Under the general supervision of the Administrator, the RN Case Manager provides intermittent skilled nursing services, communicates the patient's progress with other disciplines and directs, supervises and instructs home health aide staff in the provision of personal care to the patient. ESSENTIAL DUTIES AND RESPONSIBILITIES
REQUIRED KNOWLEDGE, SKILLS, AND EXPERIENCE
- Under the physician's order, admits patients eligible for home health services.
- Assess and evaluates patient needs/problems, identifies mutually agreed upon goals with patients
- Reports patient status and need for other disciplines to agency Intake Coordinator, RN Manager, and referring Physician
- Develops patient care plan that specifically addresses identified patient problems, nursing problems, and goals.
- Updates care plans on an ongoing basis; revises and resolves patient problems and goals as changes occur and/or recertification
- Assures that all admit paperwork is completed in full at time of submission for timely data entry of IDG/POC information
- Provides intermittent Skilled Nursing services including assessment, evaluation, procedures, teaching, and training activities as outlined in the patient IDG Plan of Care
- Provides Skilled Nursing visits according to visit schedule and notifies agency of need to alter schedule in any way
- Reports significant findings to patient's physician and RN Manager as they occur
- Submits completed skilled nursing notes; communication notes and home health aide supervisory notes per policy
- Submits change orders within 48 hours of occurrence
- Submits recertification paperwork by the due date provided by the RN Manager
- Schedules an IDT meeting with assigned RN Manager to review patient's needs, problems, level of care and any changes in Plan of Care for next cert period
- Completes communication note documenting plans for recertification were discussed and agreed upon between the physician, patient, and RN Manager
- Completes other required documents for recertification: new Medication Profile, updates Care Plan, and updates or completes new HHA Plan of Care, if applicable
- Performs home health aide supervisory visits
- Effectively communicates with all members of the healthcare team
- Acts as the patient's advocate, and, as such, is a liaison to assist in communicating the patient's needs to the multidisciplinary team
- Reports identified performance related problems; patient complaints and/or deviation from the Hospice Aide instruction sheet to the RN Manager
- Acts as a preceptor in the orientation of new nursing staff
- Attends staff meetings and educational in-services per agency requirements
- Continually strives to improve nursing care by broadening knowledge through formal education, attendance at workshops, conferences and participation in professional and related organizations and individual research reading
- Obtains CEU's as dictated by the State Board of Nurses
- Attends at least 50% of the skilled nurse in-services and meetings provided by agency
- Is responsible for obtaining information provided at skilled nurse in-services and meetings and demonstrates appropriate follow-up related to information given at meetings and in-services
- articipates in PI program through submission of data collection as it relates to direct patient care problems and serving on PI teams
- Follows agency policies and procedures
- Participates in discharge planning process
- Documents Discharge Planning beginning with admit and documents at least 2 weeks in advance instructions given related to discharge
- Completes Patient Care Plan, Discharge Nurse's Notes, and submits them along with other notes turned in per agency policy
PREFERRED KNOWLEDGE, SKILLS, AND EXPERIENCE
- Active CPR Certification
- Is currently a Registered Nurse in the state of practice or in accordance with the Board of Nurse Examiners rules for Nurse Licensure Compact (NLC)
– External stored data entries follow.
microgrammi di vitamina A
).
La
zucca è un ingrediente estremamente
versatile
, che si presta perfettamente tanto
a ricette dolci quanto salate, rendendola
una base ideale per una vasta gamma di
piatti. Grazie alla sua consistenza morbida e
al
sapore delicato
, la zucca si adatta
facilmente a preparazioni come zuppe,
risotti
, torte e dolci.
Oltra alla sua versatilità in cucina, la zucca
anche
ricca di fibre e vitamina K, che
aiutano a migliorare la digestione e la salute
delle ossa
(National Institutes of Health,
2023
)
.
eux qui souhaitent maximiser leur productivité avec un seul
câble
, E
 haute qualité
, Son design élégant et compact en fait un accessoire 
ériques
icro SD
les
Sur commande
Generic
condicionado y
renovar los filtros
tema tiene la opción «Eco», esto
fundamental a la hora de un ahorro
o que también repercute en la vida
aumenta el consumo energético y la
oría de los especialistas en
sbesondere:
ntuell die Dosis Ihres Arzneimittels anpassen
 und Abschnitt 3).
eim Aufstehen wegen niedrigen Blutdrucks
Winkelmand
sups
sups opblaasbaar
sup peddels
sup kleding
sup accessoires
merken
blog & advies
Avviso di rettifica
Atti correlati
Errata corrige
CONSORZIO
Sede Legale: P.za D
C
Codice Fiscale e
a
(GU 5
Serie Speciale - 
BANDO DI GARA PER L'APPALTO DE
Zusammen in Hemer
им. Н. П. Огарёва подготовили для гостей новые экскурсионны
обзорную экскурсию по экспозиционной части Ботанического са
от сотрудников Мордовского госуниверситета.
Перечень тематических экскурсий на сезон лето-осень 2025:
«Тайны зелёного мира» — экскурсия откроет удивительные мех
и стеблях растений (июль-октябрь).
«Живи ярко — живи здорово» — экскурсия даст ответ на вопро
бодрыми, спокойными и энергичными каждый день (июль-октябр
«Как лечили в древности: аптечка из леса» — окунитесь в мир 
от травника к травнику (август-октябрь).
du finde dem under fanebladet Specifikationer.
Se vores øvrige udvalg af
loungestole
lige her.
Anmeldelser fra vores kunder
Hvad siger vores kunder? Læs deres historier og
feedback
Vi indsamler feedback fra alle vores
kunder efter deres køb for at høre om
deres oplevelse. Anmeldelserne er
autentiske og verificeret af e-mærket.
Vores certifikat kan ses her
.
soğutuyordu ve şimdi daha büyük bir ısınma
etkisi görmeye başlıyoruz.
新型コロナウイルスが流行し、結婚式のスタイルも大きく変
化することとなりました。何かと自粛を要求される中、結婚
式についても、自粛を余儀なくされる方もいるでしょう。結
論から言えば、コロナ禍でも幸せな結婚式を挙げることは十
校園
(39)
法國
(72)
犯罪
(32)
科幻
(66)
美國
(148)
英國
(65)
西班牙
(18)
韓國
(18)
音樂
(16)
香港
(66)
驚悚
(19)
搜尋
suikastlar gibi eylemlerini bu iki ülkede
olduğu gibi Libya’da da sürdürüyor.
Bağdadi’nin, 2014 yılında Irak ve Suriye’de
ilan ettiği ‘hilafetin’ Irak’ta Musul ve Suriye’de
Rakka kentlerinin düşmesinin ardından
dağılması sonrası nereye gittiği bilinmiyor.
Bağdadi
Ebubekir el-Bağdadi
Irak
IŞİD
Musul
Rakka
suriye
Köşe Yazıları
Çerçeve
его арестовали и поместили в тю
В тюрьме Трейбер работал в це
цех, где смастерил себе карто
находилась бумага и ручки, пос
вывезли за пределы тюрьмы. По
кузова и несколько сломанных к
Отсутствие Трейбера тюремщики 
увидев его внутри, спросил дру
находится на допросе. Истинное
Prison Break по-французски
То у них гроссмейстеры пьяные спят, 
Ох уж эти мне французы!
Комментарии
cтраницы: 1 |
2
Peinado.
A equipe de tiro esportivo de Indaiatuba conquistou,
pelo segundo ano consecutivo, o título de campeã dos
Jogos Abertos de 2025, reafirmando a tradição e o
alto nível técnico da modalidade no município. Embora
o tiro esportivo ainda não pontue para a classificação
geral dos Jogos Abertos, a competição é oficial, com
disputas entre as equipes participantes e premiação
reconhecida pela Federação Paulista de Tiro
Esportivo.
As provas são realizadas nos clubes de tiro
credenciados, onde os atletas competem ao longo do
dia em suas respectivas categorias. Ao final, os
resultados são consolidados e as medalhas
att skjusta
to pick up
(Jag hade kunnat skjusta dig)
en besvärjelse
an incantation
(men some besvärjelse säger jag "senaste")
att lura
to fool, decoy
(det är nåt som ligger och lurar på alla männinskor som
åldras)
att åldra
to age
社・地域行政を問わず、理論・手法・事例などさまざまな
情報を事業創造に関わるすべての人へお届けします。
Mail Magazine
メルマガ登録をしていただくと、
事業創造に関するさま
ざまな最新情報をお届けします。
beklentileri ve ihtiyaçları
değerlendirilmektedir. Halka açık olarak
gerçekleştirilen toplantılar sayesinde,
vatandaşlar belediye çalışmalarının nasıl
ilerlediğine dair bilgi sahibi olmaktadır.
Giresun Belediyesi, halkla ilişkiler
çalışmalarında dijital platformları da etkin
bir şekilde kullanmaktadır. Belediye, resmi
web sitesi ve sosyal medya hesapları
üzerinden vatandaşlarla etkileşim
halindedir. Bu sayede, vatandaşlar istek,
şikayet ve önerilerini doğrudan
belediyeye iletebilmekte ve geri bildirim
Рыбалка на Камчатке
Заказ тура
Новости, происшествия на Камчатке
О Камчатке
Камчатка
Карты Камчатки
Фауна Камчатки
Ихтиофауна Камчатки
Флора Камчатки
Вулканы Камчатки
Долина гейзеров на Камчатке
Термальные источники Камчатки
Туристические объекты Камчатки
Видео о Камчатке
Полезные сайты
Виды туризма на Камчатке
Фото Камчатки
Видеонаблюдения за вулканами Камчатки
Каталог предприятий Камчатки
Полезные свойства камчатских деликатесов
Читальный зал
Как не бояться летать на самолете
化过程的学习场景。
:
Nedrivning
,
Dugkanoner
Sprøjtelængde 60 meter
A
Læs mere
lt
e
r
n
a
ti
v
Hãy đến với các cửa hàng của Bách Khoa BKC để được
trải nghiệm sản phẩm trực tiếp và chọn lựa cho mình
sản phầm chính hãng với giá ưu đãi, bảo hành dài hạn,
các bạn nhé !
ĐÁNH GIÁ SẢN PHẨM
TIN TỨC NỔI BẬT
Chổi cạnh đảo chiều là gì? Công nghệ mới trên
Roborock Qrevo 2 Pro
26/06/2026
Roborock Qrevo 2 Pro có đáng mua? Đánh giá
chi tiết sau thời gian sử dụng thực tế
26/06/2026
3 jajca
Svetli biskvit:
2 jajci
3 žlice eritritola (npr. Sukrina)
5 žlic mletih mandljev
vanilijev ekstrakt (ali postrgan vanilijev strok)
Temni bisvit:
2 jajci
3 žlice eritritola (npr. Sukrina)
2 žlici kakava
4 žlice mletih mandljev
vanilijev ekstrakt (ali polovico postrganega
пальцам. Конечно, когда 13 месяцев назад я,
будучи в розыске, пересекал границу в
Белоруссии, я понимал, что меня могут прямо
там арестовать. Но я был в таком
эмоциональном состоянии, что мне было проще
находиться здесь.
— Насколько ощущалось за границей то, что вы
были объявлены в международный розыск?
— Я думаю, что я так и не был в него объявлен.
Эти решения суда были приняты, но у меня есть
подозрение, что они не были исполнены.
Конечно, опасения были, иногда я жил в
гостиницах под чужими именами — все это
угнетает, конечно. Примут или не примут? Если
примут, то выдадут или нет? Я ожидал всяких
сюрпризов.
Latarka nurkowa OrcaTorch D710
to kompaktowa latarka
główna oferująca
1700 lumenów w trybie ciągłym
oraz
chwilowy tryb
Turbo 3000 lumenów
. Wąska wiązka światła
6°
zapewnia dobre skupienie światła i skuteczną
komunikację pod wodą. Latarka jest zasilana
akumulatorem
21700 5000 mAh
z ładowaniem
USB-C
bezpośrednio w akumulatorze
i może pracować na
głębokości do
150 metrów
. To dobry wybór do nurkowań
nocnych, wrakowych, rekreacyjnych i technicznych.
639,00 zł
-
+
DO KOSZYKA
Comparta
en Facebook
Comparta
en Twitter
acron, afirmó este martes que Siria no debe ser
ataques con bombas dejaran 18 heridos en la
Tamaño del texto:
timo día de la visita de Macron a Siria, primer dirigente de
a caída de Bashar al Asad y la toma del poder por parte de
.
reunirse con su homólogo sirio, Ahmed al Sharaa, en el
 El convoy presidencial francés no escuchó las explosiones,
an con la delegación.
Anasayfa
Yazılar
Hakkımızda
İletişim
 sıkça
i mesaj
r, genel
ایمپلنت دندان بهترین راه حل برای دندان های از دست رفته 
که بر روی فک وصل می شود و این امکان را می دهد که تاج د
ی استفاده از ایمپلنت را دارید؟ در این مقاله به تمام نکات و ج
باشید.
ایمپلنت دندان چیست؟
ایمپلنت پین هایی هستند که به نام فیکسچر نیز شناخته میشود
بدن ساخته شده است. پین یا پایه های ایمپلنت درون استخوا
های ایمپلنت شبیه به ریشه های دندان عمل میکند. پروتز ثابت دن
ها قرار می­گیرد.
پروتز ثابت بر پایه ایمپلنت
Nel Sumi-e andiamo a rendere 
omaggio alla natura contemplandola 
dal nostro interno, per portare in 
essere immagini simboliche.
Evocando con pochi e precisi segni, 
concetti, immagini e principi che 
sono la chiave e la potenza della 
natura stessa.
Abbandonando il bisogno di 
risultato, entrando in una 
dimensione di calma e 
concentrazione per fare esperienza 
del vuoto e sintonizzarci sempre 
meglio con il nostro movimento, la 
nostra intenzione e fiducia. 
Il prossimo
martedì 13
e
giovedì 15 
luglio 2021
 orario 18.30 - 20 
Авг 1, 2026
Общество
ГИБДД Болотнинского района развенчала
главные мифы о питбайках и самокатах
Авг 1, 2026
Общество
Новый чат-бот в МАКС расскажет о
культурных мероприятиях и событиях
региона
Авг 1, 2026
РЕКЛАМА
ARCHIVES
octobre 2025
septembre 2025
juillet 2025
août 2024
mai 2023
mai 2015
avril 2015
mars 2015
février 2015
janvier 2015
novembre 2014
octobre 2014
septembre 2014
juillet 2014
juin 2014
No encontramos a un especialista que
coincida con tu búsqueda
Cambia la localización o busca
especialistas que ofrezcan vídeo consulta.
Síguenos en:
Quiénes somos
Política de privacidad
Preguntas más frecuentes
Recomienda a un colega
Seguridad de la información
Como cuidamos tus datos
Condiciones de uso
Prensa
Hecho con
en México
- Ability to work in a field setting and exhibited ability to make sound nursing judgments
- Ability to assess patient needs and formulate individualized patient care plans to meet those needs
- Effective communication skills
- Must have and maintain an automobile to be used for work
- One year experience as a professional nurse preferred
A little about us:
Our mission is to provide high quality, compassionate and cost-effective care to our patients through clinical leadership, outcomes management and maintaining an ethical workplace.